Future focus on a new building at NRRI's Coleraine site will provide space to keep pace with research.

Like NRRI’s Duluth facility, the 27-acre campus on Minnesota’s Iron Range in Coleraine was first built for something very different from the minerals and biomass research taking place today.

It was acquired by the University for NRRI in 1986 from U.S. Steel, who used the site for their taconite pellet research programs. It was initially built in the 1920s  as a train maintenance facility by the now-defunct Oliver Mining Company. Vestiges of the early days remain in the train tracks still running through many of the structures.

“The key challenge at Coleraine is how to use 100-year-old maintenance garages to house state-of-the-art research programs, equipment and instrumentation,” said Kevin Kangas, NRRI Director of Technical Operations. “We’ve demolished or will demolish buildings that cannot be saved, and we’re rehabilitating what we can, but we still have places where snow drifts accumulate indoors in the winter.”

Gearing Up

NRRI Coleraine expertise is being heavily leveraged by state and federal agencies, industry, and other partners with projects focused on clean energy, hydrogen, biocarbon, and decarbonization of the iron/steel and cement/concrete industries.

In the past five years, NRRI has added staff to the Coleraine site to expand its research expertise to meet the growing demands of state, federal and industry funded projects. In several cases, NRRI recruited internationally to attract the required advanced skill sets. NRRI’s new talent has globally relevant experience in mineral characterization, mineral processing, extractive metallurgy, environmental chemistry and process flowsheet development.

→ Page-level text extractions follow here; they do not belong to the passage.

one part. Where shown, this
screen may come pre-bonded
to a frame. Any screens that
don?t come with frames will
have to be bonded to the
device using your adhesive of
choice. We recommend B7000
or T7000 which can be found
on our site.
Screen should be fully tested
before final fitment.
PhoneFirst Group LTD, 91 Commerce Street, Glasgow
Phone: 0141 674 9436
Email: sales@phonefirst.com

Modern minerals testing machine sits in foreground next to old machine.
Modern Davis Tubes, used to separate small samples of magnetic ores, sits next to old model.

Efforts to clean up and modernize the Coleraine facilities began soon after Rolf Weberg took the helm of NRRI as Executive Director in 2014. The efforts accelerated when Kangas was hired as Coleraine Labs Director in 2017.

“Our continual focus is to create and maintain world-class facilities that support cutting edge research and pilot demonstration to deliver solutions for our partners and collaborators,” said Weberg. “I’m really proud of how the Coleraine staff have driven a culture of continual improvement across the site.”

Future Focused

NRRI’s Operations and Research Teams are collaborating to make the best use of the available space facilities in Coleraine.

“We are working building-by-building to modernize lab spaces, improve ergonomics and workflow and present a professional face to our partners,” said Kangas.

The next major investment at NRRI Coleraine will be a new building to house a combination of analytical and mineral processing labs, meeting and office space and open floor space for large pilot plant demonstrations.

“New investment will cement NRRI’s role across the region in delivering solutions as we help create the economy of the future that leverages the new energy economy,” said Weberg. “The world is moving very quickly and NRRI intends to be ready and able.”